■ THE TASK ■
Every line from the one containing "Gift Vouchers" to the last line of the listing below should be given again exactly.

■ PROVIDED DATA ■
----------
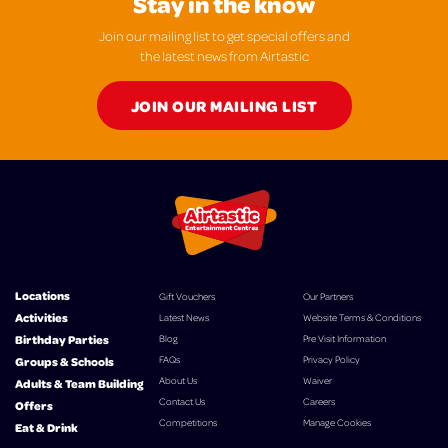
Stay in the know
Join our mailing list to get special offers and
the latest news from Airtastic
JOIN OUR MAILING LIST
Locations
Gift Vouchers
Our Partners
Activities
Latest News
Website Terms & Conditions
Birthday Parties
Blog
Pre Visit Information
FAQs
Privacy Policy
Groups & Schools
About Us
Waiver
Adults & Team Building
Contact Us
Careers
Offers
Competitions
Manage Cookies
Eat & Drink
----------
■ EXERCISE OUTPUT ■
Gift Vouchers
Our Partners
Activities
Latest News
Website Terms & Conditions
Birthday Parties
Blog
Pre Visit Information
FAQs
Privacy Policy
Groups & Schools
About Us
Waiver
Adults & Team Building
Contact Us
Careers
Offers
Competitions
Manage Cookies
Eat & Drink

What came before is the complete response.